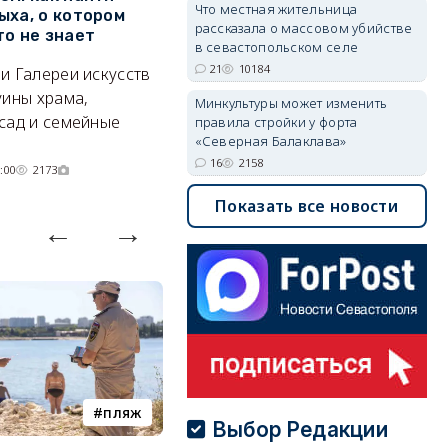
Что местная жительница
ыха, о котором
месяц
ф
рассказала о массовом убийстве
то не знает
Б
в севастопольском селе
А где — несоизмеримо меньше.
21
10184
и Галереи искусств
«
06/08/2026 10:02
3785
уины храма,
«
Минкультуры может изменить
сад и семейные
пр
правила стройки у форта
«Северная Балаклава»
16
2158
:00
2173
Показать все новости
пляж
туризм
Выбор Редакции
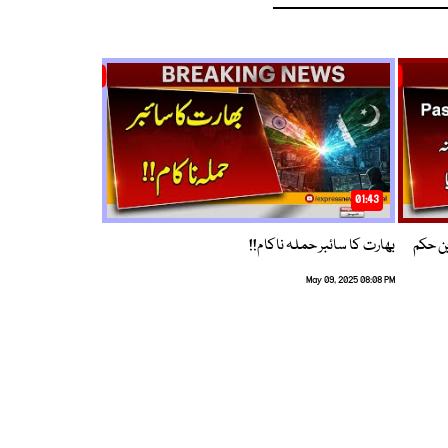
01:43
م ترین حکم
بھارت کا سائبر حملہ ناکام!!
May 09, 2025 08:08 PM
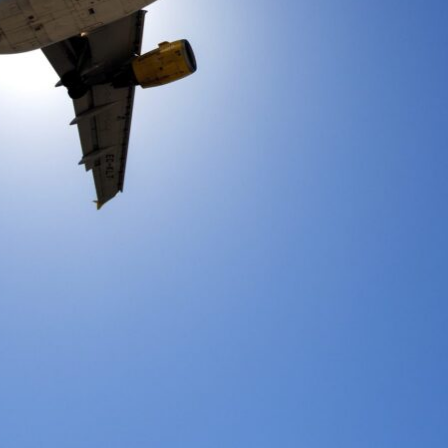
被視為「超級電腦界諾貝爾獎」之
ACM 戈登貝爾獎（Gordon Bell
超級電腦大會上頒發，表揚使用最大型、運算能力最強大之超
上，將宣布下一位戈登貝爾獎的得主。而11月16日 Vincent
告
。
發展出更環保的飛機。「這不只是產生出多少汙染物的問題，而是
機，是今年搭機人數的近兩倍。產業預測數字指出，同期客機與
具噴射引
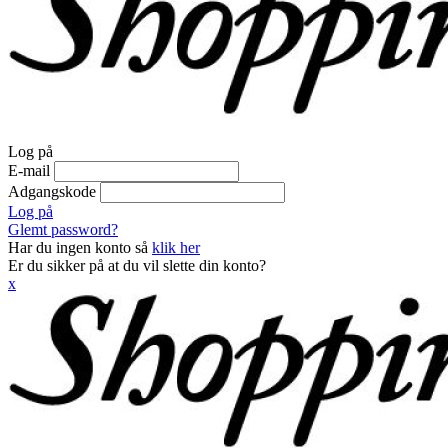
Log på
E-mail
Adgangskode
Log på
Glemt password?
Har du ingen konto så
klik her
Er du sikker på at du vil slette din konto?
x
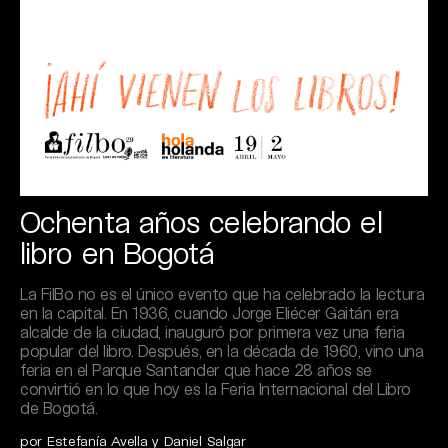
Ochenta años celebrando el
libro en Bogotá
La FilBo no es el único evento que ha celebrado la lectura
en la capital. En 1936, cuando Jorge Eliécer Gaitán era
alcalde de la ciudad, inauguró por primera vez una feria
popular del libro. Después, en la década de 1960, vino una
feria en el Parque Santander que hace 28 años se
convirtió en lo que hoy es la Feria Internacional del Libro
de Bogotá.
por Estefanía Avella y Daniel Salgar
* * * *
# [Directions]
When a line in the entries above contains "konto", count it; please answer with the number only.

# [Result of this exercise]
2